**Exercise aim:**
Restate the records that follow word for word. Omit the images.

**Supplied records:**
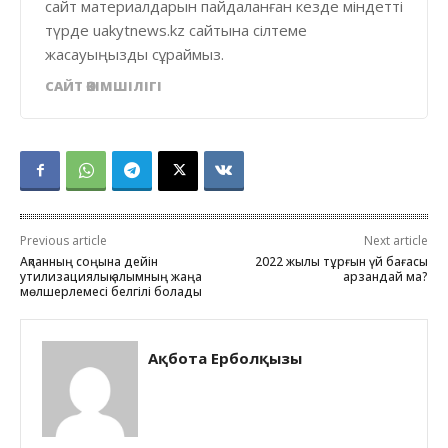
сайт материалдарын пайдаланған кезде міндетті
түрде uakytnews.kz сайтына сілтеме
жасауыңызды сұраймыз.
САЙТ ӘКІМШІЛІГІ
Previous article
Next article
Ақпанның соңына дейін
2022 жылы тұрғын үй бағасы
утилизациялық алымның жаңа
арзандай ма?
мөлшерлемесі белгілі болады
Ақбота Ерболқызы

**Exercise result:**
сайт материалдарын пайдаланған кезде міндетті
түрде uakytnews.kz сайтына сілтеме
жасауыңызды сұраймыз.
САЙТ ӘКІМШІЛІГІ
Previous article
Next article
Ақпанның соңына дейін
2022 жылы тұрғын үй бағасы
утилизациялық алымның жаңа
арзандай ма?
мөлшерлемесі белгілі болады
Ақбота Ерболқызы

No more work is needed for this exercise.